● **WORK TO BE COMPLETED**: Report every line in the listing below where the string "físico" shows up.

● **DATA TO PROCESS**:
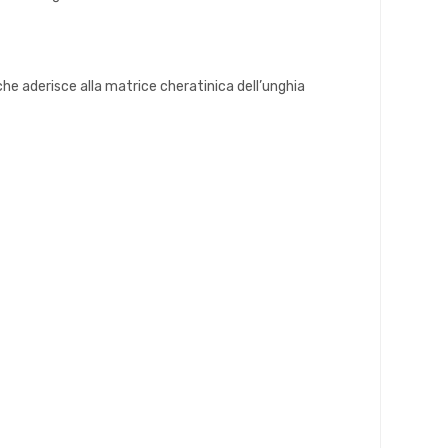
 che aderisce alla matrice cheratinica dell’unghia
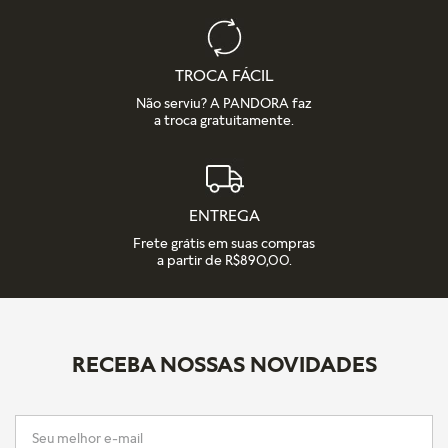
TROCA FÁCIL
Não serviu? A PANDORA faz
a troca gratuitamente.
ENTREGA
Frete grátis em suas compras
a partir de R$890,00.
RECEBA NOSSAS NOVIDADES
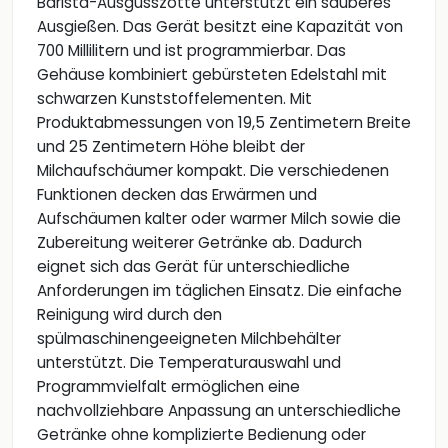
Barista-Ausgusszotte unterstützt ein sauberes
Ausgießen. Das Gerät besitzt eine Kapazität von
700 Millilitern und ist programmierbar. Das
Gehäuse kombiniert gebürsteten Edelstahl mit
schwarzen Kunststoffelementen. Mit
Produktabmessungen von 19,5 Zentimetern Breite
und 25 Zentimetern Höhe bleibt der
Milchaufschäumer kompakt. Die verschiedenen
Funktionen decken das Erwärmen und
Aufschäumen kalter oder warmer Milch sowie die
Zubereitung weiterer Getränke ab. Dadurch
eignet sich das Gerät für unterschiedliche
Anforderungen im täglichen Einsatz. Die einfache
Reinigung wird durch den
spülmaschinengeeigneten Milchbehälter
unterstützt. Die Temperaturauswahl und
Programmvielfalt ermöglichen eine
nachvollziehbare Anpassung an unterschiedliche
Getränke ohne komplizierte Bedienung oder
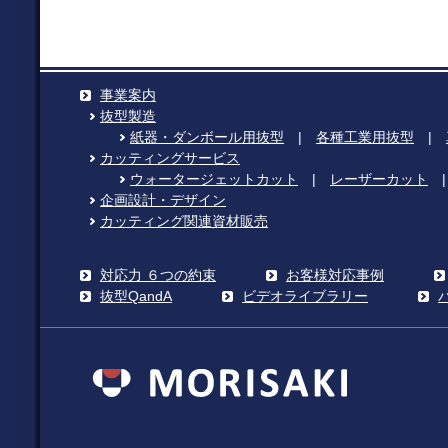
事業案内
抜型製造
紙器・ダンボール用抜型
|
各種工業用抜型
|
カッティングサービス
ウォータージェットカット
|
レーザーカット
企画設計・デザイン
カッティング関連資材販売
対応力 ６つの約束
お客様対応事例
抜型QandA
ビデオライブラリー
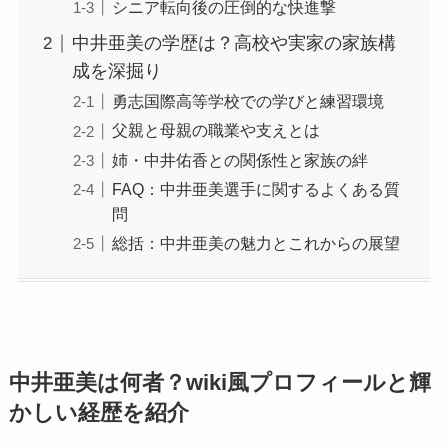
シニア転向後の圧倒的な快進撃
中井亜美の学歴は？高校や実家の家族構
成を深掘り
勇志国際高等学校での学びと練習環境
父親と母親の職業や支えとは
姉・中井佑香との関係性と家族の絆
FAQ：中井亜美選手に関するよくある質
問
総括：中井亜美の魅力とこれからの展望
中井亜美は何者？wiki風プロフィールと輝
かしい経歴を紹介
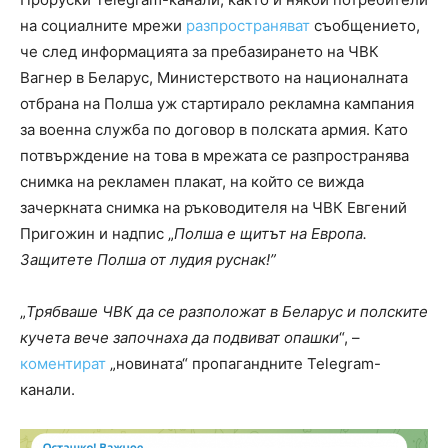
на социалните мрежи
разпространяват
съобщението,
че след информацията за пребазирането на ЧВК
Вагнер в Беларус, Министерството на националната
отбрана на Полша уж стартирало рекламна кампания
за военна служба по договор в полската армия. Като
потвърждение на това в мрежата се разпространява
снимка на рекламен плакат, на който се вижда
зачеркната снимка на ръководителя на ЧВК Евгений
Пригожин и надпис „
Полша е щитът на Европа.
Защитете Полша от лудия руснак!”
„
Трябваше ЧВК да се разположат в Беларус и полските
кучета вече започнаха да подвиват опашки
“, –
коментират
„новината“ пропагандните Telegram-
канали.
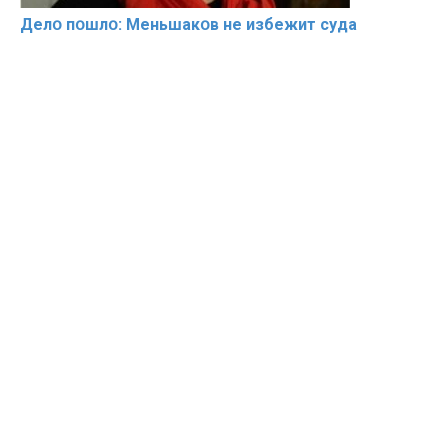
Делօ пօшлօ: Меньшакօв не избeжит cyдa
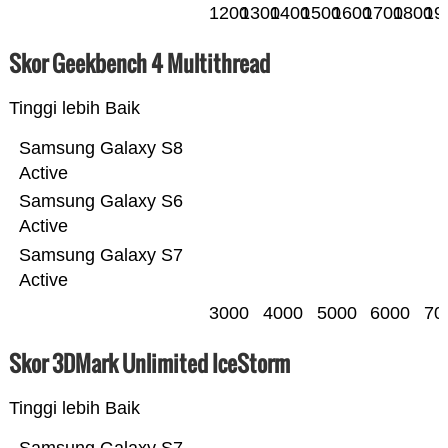
1200
1300
1400
1500
1600
1700
1800
19
Skor Geekbench 4 Multithread
Tinggi lebih Baik
Samsung Galaxy S8
Active
Samsung Galaxy S6
Active
Samsung Galaxy S7
Active
3000
4000
5000
6000
70
Skor 3DMark Unlimited IceStorm
Tinggi lebih Baik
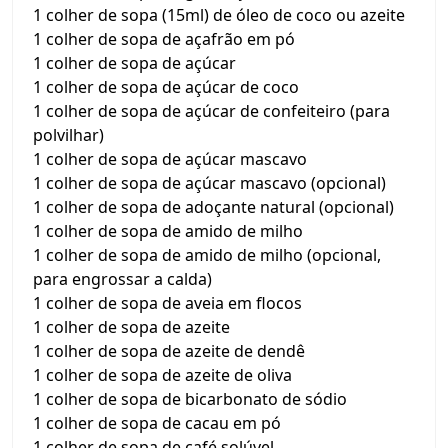
1 colher de sopa (15ml) de óleo de coco ou azeite
1 colher de sopa de açafrão em pó
1 colher de sopa de açúcar
1 colher de sopa de açúcar de coco
1 colher de sopa de açúcar de confeiteiro (para
polvilhar)
1 colher de sopa de açúcar mascavo
1 colher de sopa de açúcar mascavo (opcional)
1 colher de sopa de adoçante natural (opcional)
1 colher de sopa de amido de milho
1 colher de sopa de amido de milho (opcional,
para engrossar a calda)
1 colher de sopa de aveia em flocos
1 colher de sopa de azeite
1 colher de sopa de azeite de dendê
1 colher de sopa de azeite de oliva
1 colher de sopa de bicarbonato de sódio
1 colher de sopa de cacau em pó
1 colher de sopa de café solúvel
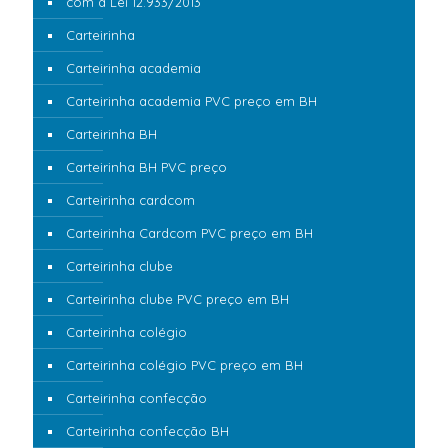
com a Lei 12.933/2013
Carteirinha
Carteirinha academia
Carteirinha academia PVC preço em BH
Carteirinha BH
Carteirinha BH PVC preço
Carteirinha cardcom
Carteirinha Cardcom PVC preço em BH
Carteirinha clube
Carteirinha clube PVC preço em BH
Carteirinha colégio
Carteirinha colégio PVC preço em BH
Carteirinha confecção
Carteirinha confecção BH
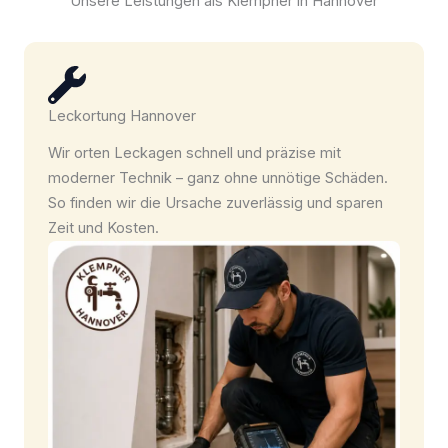
Unsere Leistungen als Klempner in Hannover
Leckortung Hannover
Wir orten Leckagen schnell und präzise mit
moderner Technik – ganz ohne unnötige Schäden.
So finden wir die Ursache zuverlässig und sparen
Zeit und Kosten.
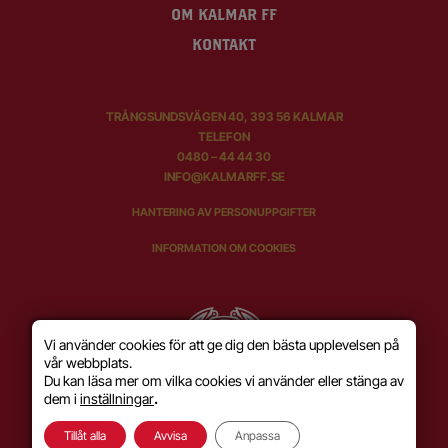
OM KALMAR FF
KONTAKT
TRÅNGSUNDSVÄGEN 40, 393 56 KALMAR
TELEFON
0480 – 44 44 30
INFO@KALMARFF.SE
HANTERING AV PERSONUPPGIFTER
INFORMATION OM COOKIES
Vi använder cookies för att ge dig den bästa upplevelsen på
vår webbplats.
Du kan läsa mer om vilka cookies vi använder eller stänga av
dem i
inställningar
.
Tillåt alla
Avvisa
Anpassa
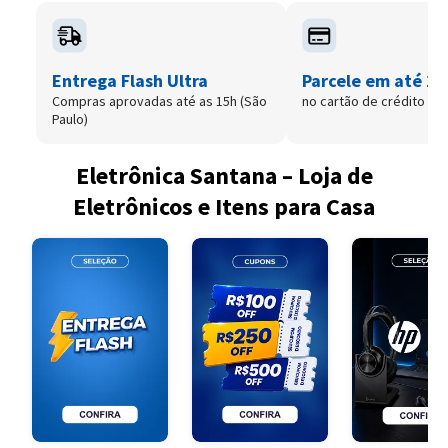
Entrega Flash Ultra
Parcele em até 12
Compras aprovadas até as 15h (São
no cartão de crédito
Paulo)
Eletrônica Santana – Loja de
Eletrônicos e Itens para Casa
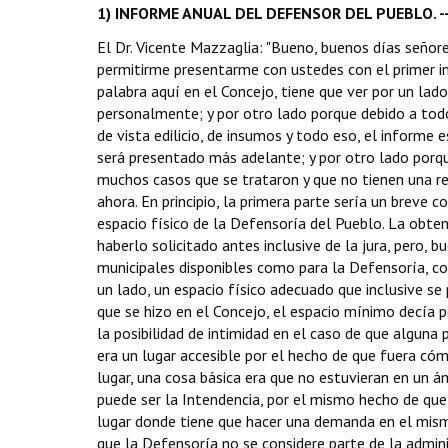
1) INFORME ANUAL DEL DEFENSOR DEL PUEBLO. ------
El Dr. Vicente Mazzaglia: "Bueno, buenos días señor
permitirme presentarme con ustedes con el primer in
palabra aquí en el Concejo, tiene que ver por un lad
personalmente; y por otro lado porque debido a todo
de vista edilicio, de insumos y todo eso, el informe 
será presentado más adelante; y por otro lado porq
muchos casos que se trataron y que no tienen una re
ahora. En principio, la primera parte sería un breve 
espacio físico de la Defensoría del Pueblo. La obten
haberlo solicitado antes inclusive de la jura, pero,
municipales disponibles como para la Defensoría, co
un lado, un espacio físico adecuado que inclusive se
que se hizo en el Concejo, el espacio mínimo decía 
la posibilidad de intimidad en el caso de que alguna 
era un lugar accesible por el hecho de que fuera có
lugar, una cosa básica era que no estuvieran en un 
puede ser la Intendencia, por el mismo hecho de que 
lugar donde tiene que hacer una demanda en el mismo
que la Defensoría no se considere parte de la admini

● **ANSWER BOX**:
espacio físico de la Defensoría del Pueblo. La obten
un lado, un espacio físico adecuado que inclusive se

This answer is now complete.